He did it.
Clarke Reynolds has become the first blind person to complete a marathon using smart glasses. On Sunday, Reynolds crossed the finish line at the Brighton Marathon after 26.2 miles guided not by a tether or a running partner beside him, but by a rotating team of sighted volunteers watching the course through his glasses in real time. It almost did not happen.
“Without the people in my ears, I would have given up at mile 15,” Reynolds said after the race. “The support was outstanding.”
Reynolds has 5% vision due to Retinitis Pigmentosa, a degenerative eye condition he inherited. We covered his attempt ahead of race day — you can read the full background here.
How Race Day Unfolded
Reynolds wore Rayban Meta Wayfarer smart glasses for the entire race. To connect with a volunteer, he said three words: “Hey Meta, call Be My Eyes.” A sighted volunteer — sourced from a pre-vetted pool coordinated by the Fight for Sight charity — was patched in within seconds.
Volunteers rotated every 30 minutes across the race, each joining via their phone or laptop and watching the course live from Reynolds’ point of view. Since he began training, roughly 400 volunteers have helped him run — with the full group coming together to carry him through to the finish line on Sunday.
A physical guide, Alastair from the Richard Whitehead Foundation, also ran alongside as a backup in case Wi-Fi coverage dropped on the course. The technology, Reynolds had said ahead of the race, was better than most people expected: “It really is instant. The picture quality from the camera is apparently 4K. There’s no lag.”
Mile 15 was where it nearly fell apart. That brutal middle stretch — where legs go heavy and doubt creeps in — tested Reynolds hard. It was the voices in his ears that kept him moving.

What It Means For Reynolds
Reynolds was clear that finishing a marathon was never really the point. “The idea around this was to empower the sight-loss community,” he said. “You don’t have to do a marathon — the idea is that you could even just go for a walk in the park with this technology as a blind person. You can also have someone there for even just half an hour to be your friend.”
What Reynolds has done sits in a long line of blind and visually impaired runners pushing back against the idea that distance running isn’t for them. But the technology he used takes things somewhere new — not a guide tethered beside you, but a network of strangers, anywhere on the planet, available on demand. The implications for everyday life, not just the future of running technology, are significant.

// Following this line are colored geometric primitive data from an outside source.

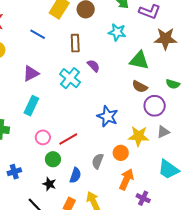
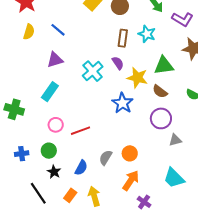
blue line: (38, 34) -> (58, 30), moved
brown rectangle: (75, 43) -> (123, 38), moved
green triangle: (139, 60) -> (164, 66), turned -30
purple circle: (155, 106) -> (161, 118), moved
blue star: (108, 116) -> (122, 103), moved
yellow star: (139, 136) -> (137, 78), moved
green circle: (53, 159) -> (49, 151), moved

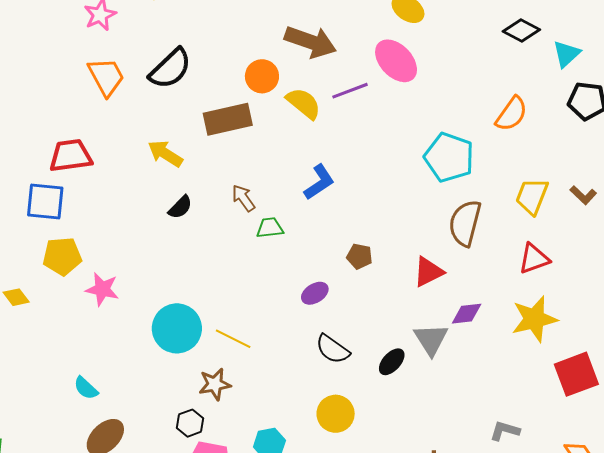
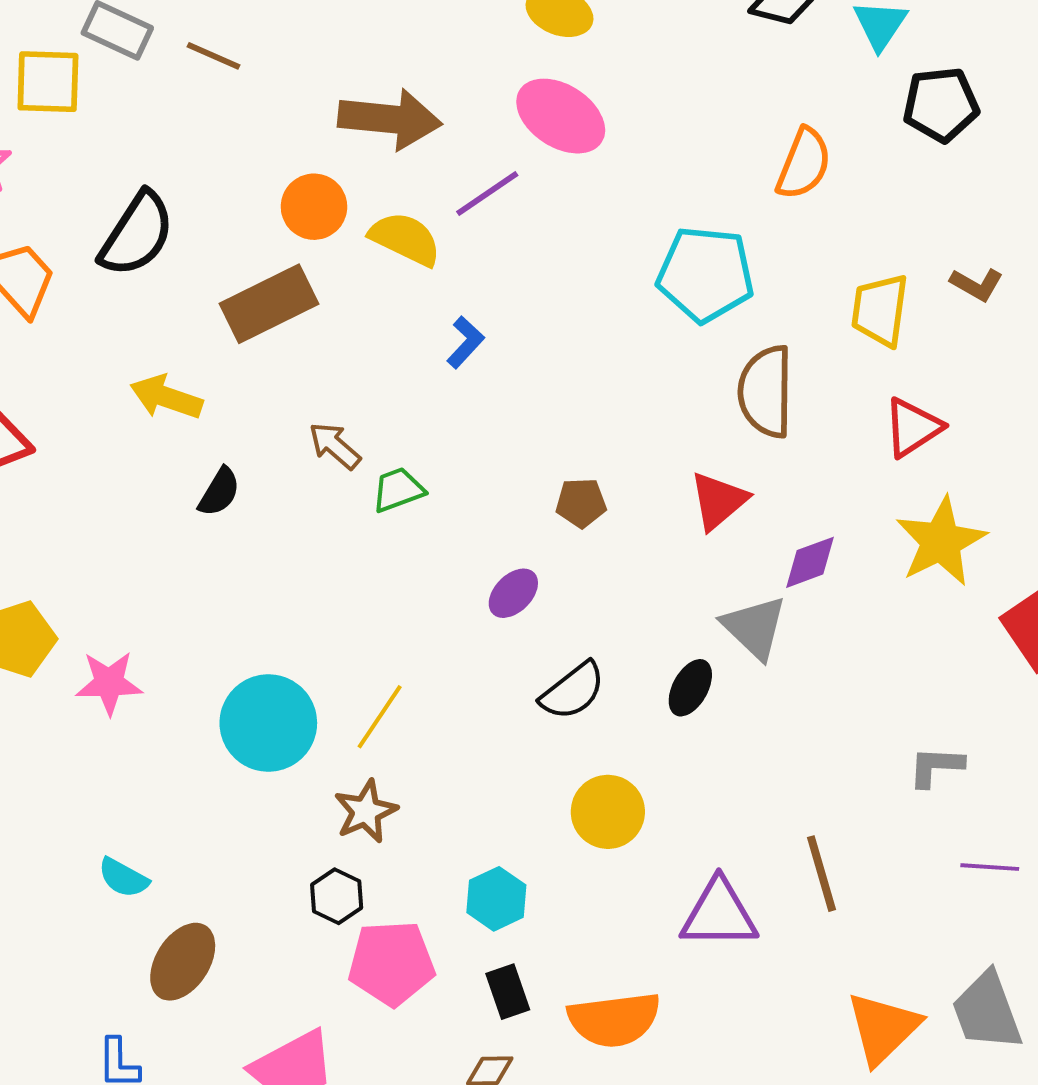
blue L-shape: (319, 182) -> (465, 342), moved, size x0.7
yellow line: (233, 339) -> (380, 717), turned -69
black semicircle: (333, 349) -> (573, 691), turned -60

The mental side of marathon running is something every runner grapples with. Reynolds’ version of that fight — navigating 26.2 miles with near-total vision loss, trusting strangers with every step — is in a different league entirely. He is raising funds for Fight for Sight, a UK charity funding research into conditions like his. His use of consumer running tech in this way may well open doors for others in the sight-loss community long after the finish line tape is broken.